Lesen, Verstehen noch (viel) mehr lesen
Dieses RPG spaltet die Rollenspielgemeinde und ganz ehrlich wir können das vollkommen nachvollziehen. Ich selbst benötigte ein paar Stunden um mit dem Spiel warm zu werden. Elend lange Textwüsten breiten sich vor dem Zocker aus. Videos oder sonstigen modernen Firlefanz sucht man hier vergebens. Wer nicht fähig ist sich auf das geschriebene Wort einzulassen um sich dadurch in die hervorragende Spielwelt hineinziehen zu lassen der wird mit Torment: Tides of Numenera keinen Spaß haben.

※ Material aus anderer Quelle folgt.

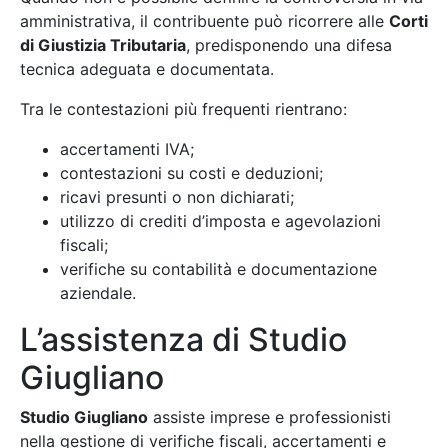
amministrativa, il contribuente può ricorrere alle
Corti
di Giustizia Tributaria
, predisponendo una difesa
tecnica adeguata e documentata.
Tra le contestazioni più frequenti rientrano:
accertamenti IVA;
contestazioni su costi e deduzioni;
ricavi presunti o non dichiarati;
utilizzo di crediti d’imposta e agevolazioni
fiscali;
verifiche su contabilità e documentazione
aziendale.
L’assistenza di Studio
Giugliano
Studio Giugliano
assiste imprese e professionisti
nella gestione di verifiche fiscali, accertamenti e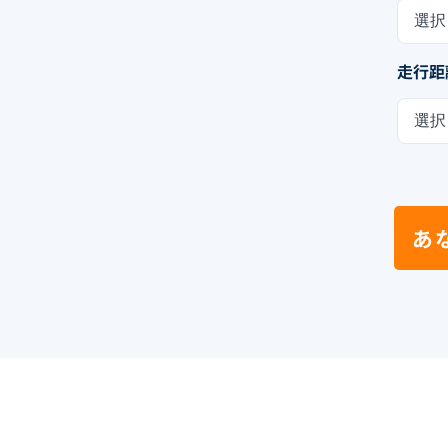
選択
走行距
選択
あ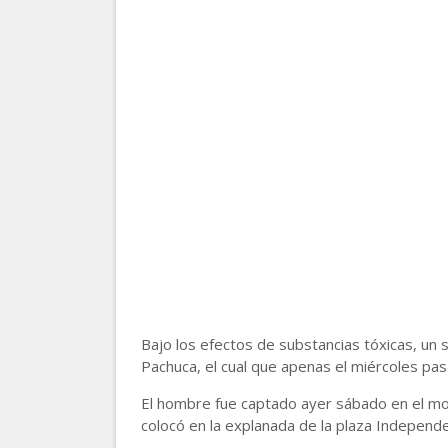
Bajo los efectos de substancias tóxicas, un 
Pachuca, el cual que apenas el miércoles pas
El hombre fue captado ayer sábado en el mo
colocó en la explanada de la plaza Independe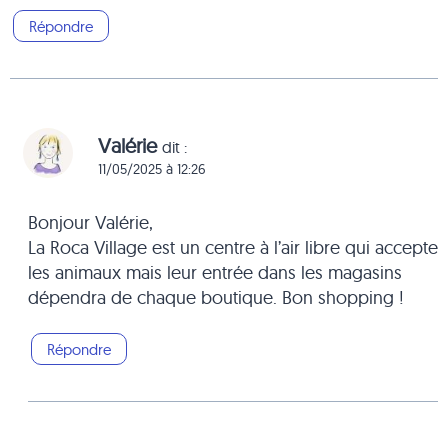
Répondre
Valérie
dit :
11/05/2025 à 12:26
Bonjour Valérie,
La Roca Village est un centre à l’air libre qui accepte
les animaux mais leur entrée dans les magasins
dépendra de chaque boutique. Bon shopping !
Répondre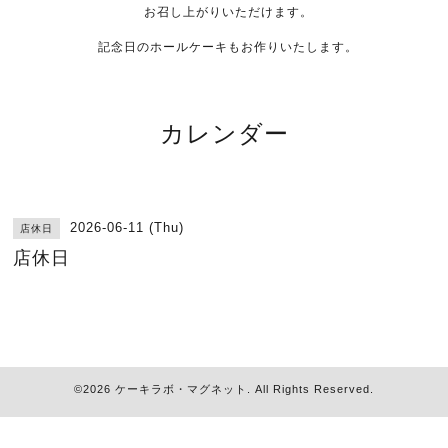
お召し上がりいただけます。
記念日のホールケーキもお作りいたします。
カレンダー
2026-06-11 (Thu)
店休日
店休日
©2026
ケーキラボ・マグネット
. All Rights Reserved.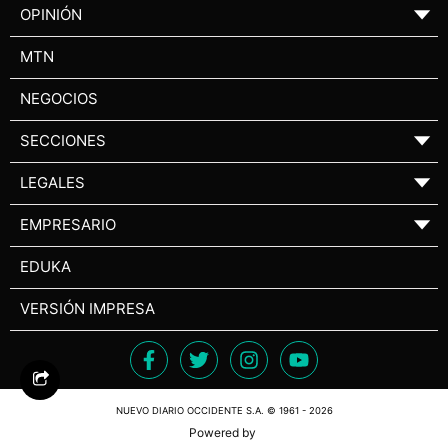
OPINIÓN
▼
MTN
NEGOCIOS
SECCIONES
▼
LEGALES
▼
EMPRESARIO
▼
EDUKA
VERSIÓN IMPRESA
NUEVO DIARIO OCCIDENTE S.A. © 1961 - 2026
Powered by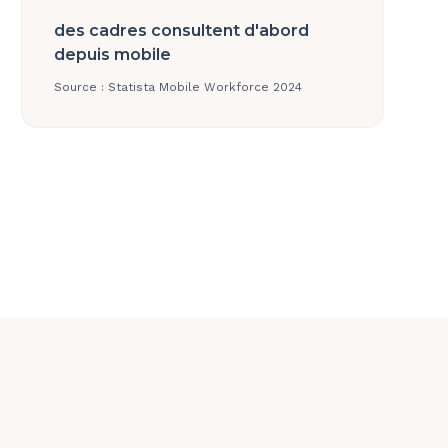
des cadres consultent d'abord
depuis mobile
Source :
Statista Mobile Workforce 2024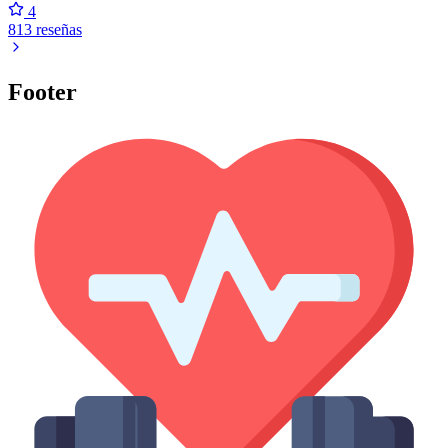
4
813 reseñas
Footer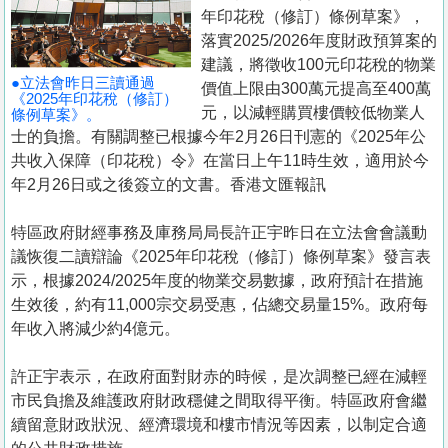
置
年印花稅（修訂）條例草案》，
業
落實2025/2026年度財政預算案的
建議，將徵收100元印花稅的物業
手
●立法會昨日三讀通過
價值上限由300萬元提高至400萬
冊
《2025年印花稅（修訂）
元，以減輕購買樓價較低物業人
條例草案》。
士的負擔。有關調整已根據今年2月26日刊憲的《2025年公
關
共收入保障（印花稅）令》在當日上午11時生效，適用於今
於
年2月26日或之後簽立的文書。香港文匯報訊
我
們
特區政府財經事務及庫務局局長許正宇昨日在立法會會議動
議恢復二讀辯論《2025年印花稅（修訂）條例草案》發言表
示，根據2024/2025年度的物業交易數據，政府預計在措施
生效後，約有11,000宗交易受惠，佔總交易量15%。政府每
年收入將減少約4億元。
許正宇表示，在政府面對財赤的時候，是次調整已經在減輕
市民負擔及維護政府財政穩健之間取得平衡。特區政府會繼
續留意財政狀況、經濟環境和樓市情況等因素，以制定合適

Wer sich aber darauf einlässt bekommt eine tolle Geschichte, Charaktere die mit Tiefe punkten, genial erzählte Nebenquests aber auch ein teilweise nicht perfekt ausbalanciertes Kampfsystem – wobei sich (fast) jede Quest auch ganz ohne Kampf erledigen lässt.
Wie man sieht punktet die Welt durch ihre Stimmung und durch ihre herrlichen Texte, wer ein Effektfeuerwerk oder optische Eleganz erwartet denn müssen wir enttäuschen. Die Worte sollen Bilder in eurem Kopf entstehen lassen, wir können es nicht oft genug sagen … seid ihr dazu nicht fähig wird das Spiel für euch ein Fehlkauf werden.
Die Charaktererstellung
Gefühlt fallen wir ewig in den Abgrund, ganz nebenbei beantworten wir ein paar Fragen was auch zeitgleich unsere ersten Entscheidungen im Spiel darstellen. Wir absolvieren ein „kleines“ Tutorial und dann können wir unseren Charakter noch dezent anpassen. Insgesamt stehen uns drei verschiedene Charakterklassen zur Auswahl nämlich: Glaive (Elitekrieger), Nano (Magiebegabter) und Jack (Abenteurer-Allrounder). Wir haben uns für einen weiblichen Nano entschieden mit der zusätzlichen Charaktereigenschaft „aufmerksam“. Wir sind die letzte Verstossene und selbst wenn wir einen Kampf verlieren können wir einfach nicht sterben! Das und noch viel mehr müssen wir auf unserer Reise durch Torment: Tides of Numenera aufklären.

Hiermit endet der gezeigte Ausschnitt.